Miércoles, 10 de febrero.
Victoriano Santana*
Apunte 5. Sobre la veracidad y la verosimilitud
Siempre es interesante atender a la perspectiva que sobre el hecho literario mismo se nos ofrece en un texto a la hora de situar en un lado cuanto merece el reconocimiento de veraz, o sea, lo que fue y es, que se circunscribe al mínimo patrimonio exigible del historiador (toda historia es buena si es verdadera, decía Cervantes) y cuanto, en el lado opuesto, representa aquello que podría haber sido, lo que tiene apariencia de verdad y que exige que no se reconozca como “mentira” en sentido estricto, pues en la literatura no es posible utilizar este término. Toda ficción es inevitablemente irreal, falsa, pero no una falacia ni un fraude. Por eso, conviene prestar atención en nuestra novela el alcance de la noción de argucia como sutil fundamento de lo literario. Recuérdese en este sentido que hay un vocablo sinónimo, “patraña”, que se utiliza para un tipo de género vinculado con la narrativa.
Corentio cuenta cómo Teseo, ante el resultado negativo de un examen, llegó a una conclusión que, de alguna manera, iba a estar vinculada con su futuro como novelista:
«Hay que saber nadar y guardar la ropa, tirarla piedra y esconder la mano, repicar y andar en la procesión… En una palabra: mentir. Claro que hay que saber mentir, su intuición se lo dijo; se habrá de hacer con mesura, y siempre que las circunstancias así lo aconsejen. De poco iba a servirle la brillantez de una discusión contra los doctores si al final los hipócritas (mentirosos con elegancia) aprobaban y él tenía que comparecer en una nueva convocatoria» [33-34]
El arte de mentir permite a un vecino de Teseo Yedra, llamado Olegario Padilla, gozar de la mejor de las consideraciones del barrio: todos le tenían por mentiroso, «pero lo respetaban porque les hacía pasar anochecidas amenas» [42]. Era ese admirado falaz al que aspiran de algún modo todos los novelistas.

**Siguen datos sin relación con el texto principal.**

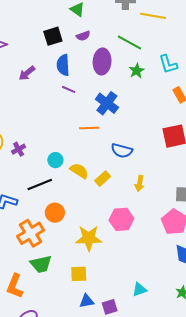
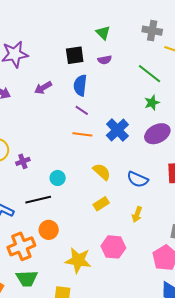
purple ellipse: (102, 62) -> (157, 134), moved, turned 50
orange line: (89, 128) -> (82, 134), moved
blue semicircle: (122, 151) -> (138, 179), moved
yellow semicircle: (79, 171) -> (102, 172), moved

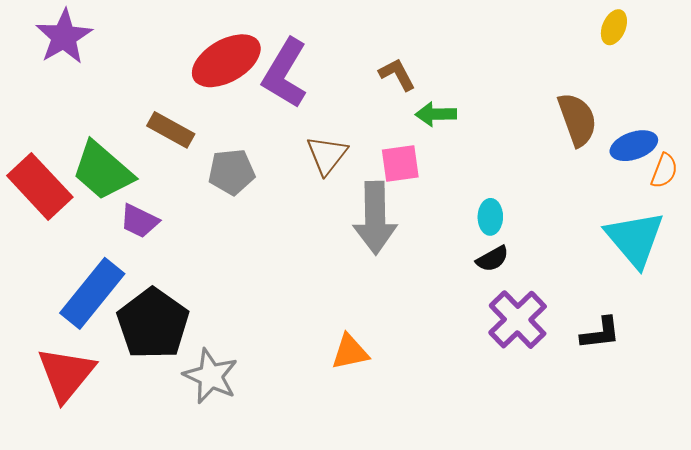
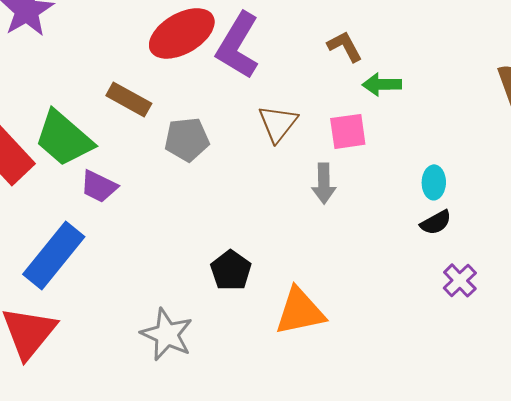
gray arrow: (375, 218) -> (324, 183), size x0.6
purple cross: (518, 320) -> (460, 280), size x0.6
black pentagon: (153, 324) -> (231, 270), moved, size x0.6
orange triangle: (350, 352) -> (300, 311), size x1.4

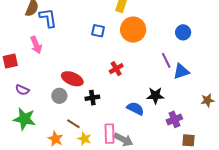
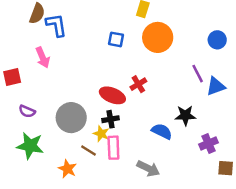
red ellipse: (72, 79) -> (112, 95), moved
gray circle: (59, 96) -> (71, 118), size x1.6
pink rectangle: (109, 134) -> (113, 148), moved
yellow star: (84, 139) -> (101, 134), moved

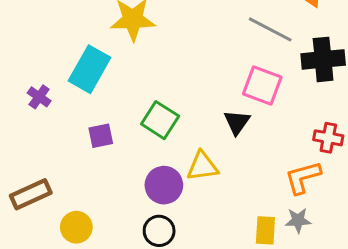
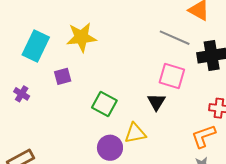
cyan rectangle: (90, 69) -> (36, 46), moved
purple square: (101, 136) -> (63, 76), moved

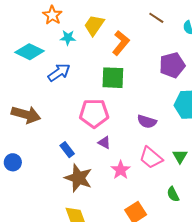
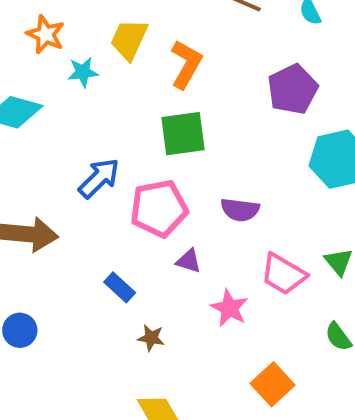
blue arrow: (59, 72) -> (99, 178), moved
purple semicircle: (147, 122) -> (240, 210), moved
brown star: (78, 178) -> (151, 338), size x0.5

El embuste solo cabe verlo aquí como la habilidad para el artificio, la capacidad lingüística que permite la creación de un mensaje convincente que persuade por el valor de sus formas y el acierto en el tratamiento del fondo.
Frente a lo expuesto, la verdad y las consecuencias. Davinia Lovell, al hilo de los trucos de novelistas, afirma: «Quien omite la verdad, miente; pero, quien calla, es posible que ejerza la prudencia» [177]. Y la prudencia, falta decirlo, puede salvar vidas, incluida la de uno. El último narrador de nuestra novela, Indio de Avellaneda, perdió la suya por culpa de sus valientes y bellas crónicas favorables a los aborígenes. El Santo Oficio las consideró heréticas. Fue una víctima más de la palabra escrita [271].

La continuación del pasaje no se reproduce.